KEY TAKEAWAYS
- Amcenestrant is being tested in postmenopausal women with ER+/HER2- advanced breast cancer in AMEERA-1.
- The study assessed the amcenestrant’s anticancer efficacy and recommended an antitumor activity.
- Patients received amcenestrant 20-600 mg QD in the dosage escalation phase, and 400 mg QD was chosen as RP2D.
- ER inhibition, degradation, and decreased ESR1 mutations, including Y537S.
- Amcenestrant at RP2D 400 mg QD for monotherapy is well-tolerated with no dose-limiting toxicities and shows preliminary anticancer.

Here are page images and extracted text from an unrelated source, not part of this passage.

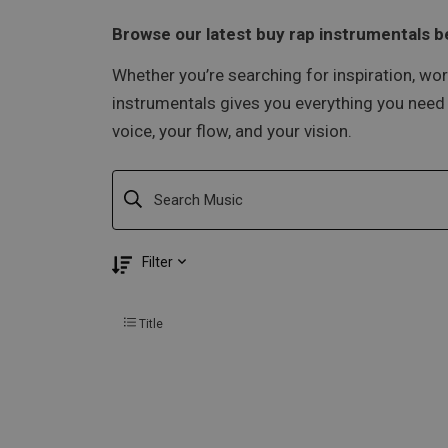
Browse our latest buy rap instrumentals be
Whether you’re searching for inspiration, wor
instrumentals gives you everything you need t
voice, your flow, and your vision.
Filter
Title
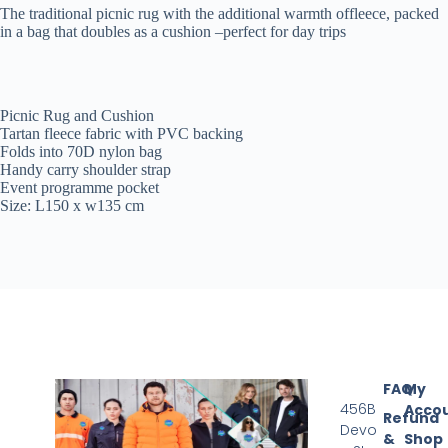
The traditional picnic rug with the additional warmth offleece, packed
in a bag that doubles as a cushion –perfect for day trips
Picnic Rug and Cushion
Tartan fleece fabric with PVC backing
Folds into 70D nylon bag
Handy carry shoulder strap
Event programme pocket
Size: L150 x w135 cm
FAQ
My
456B
Acco
Refund
Devo
&
Shop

Amcenestrant (NCT03284957) is a selective estrogen receptor (ER) degrader evaluated in the Phase 1/2 open-label, single-arm AMEERA-1 study in postmenopausal women with ER+/HER2- advanced breast cancer. These women have typically been highly pretreated (including targeted therapies and fulvestrant). Patients in Part A (n = 16) were given amcenestrant 20-600 mg QD during the dose-escalation phase. 400 mg QD was chosen as the recommended Phase 2 dose (RP2D) for the dose expansion phase (Part B: n = 49) because of the lack of dose-limiting toxicities, paired functional 18F-fluoroestradiol positron emission tomography, and pharmacokinetics.
There were no treatment-related cardiac or ocular toxicities of clinical significance and no adverse events of grade ≥ 3. Both the interim analysis (3/55) and the final analysis (10.9%) for the primary endpoint, objective response rate (ORR), in Part B were low. Thirteen out of forty-six patients (28.3%) experienced therapeutic benefits. Baseline ESR1 wild-type and mutant patients had overall clinical benefit rate (CBR) rates of 34.6% and 21.1%, respectively (9/26 and 4/19, respectively). Analyses of cell-free DNA and paired tumor biopsies showed a decline in Y537S and other identifiable mutations in ESR1. Amcenestrant, at a recommended phase 2 dose (RP2D) of 400 mg twice daily (QD) for monotherapy, is generally well-tolerated, without dose-limiting toxicities, and shows some evidence of anticancer efficacy regardless of baseline ESR1 mutation status.
Source: https://pubmed.ncbi.nlm.nih.gov/35840573/
Clinical Trial: https://clinicaltrials.gov/ct2/show/NCT03284957
Bardia A, Chandarlapaty S, Linden HM, Ulaner GA, Gosselin A, Cartot-Cotton S, Cohen P, Doroumian S, Paux G, Celanovic M, Pelekanou V, Ming JE, Ternès N, Bouaboula M, Lee JS, Bauchet AL, Campone M. AMEERA-1 phase 1/2 study of amcenestrant, SAR439859, in postmenopausal women with ER-positive/HER2-negative advanced breast cancer. Nat Commun. 2022 Jul 15;13(1):4116. doi: 10.1038/s41467-022-31668-8. PMID: 35840573; PMCID: PMC9284491.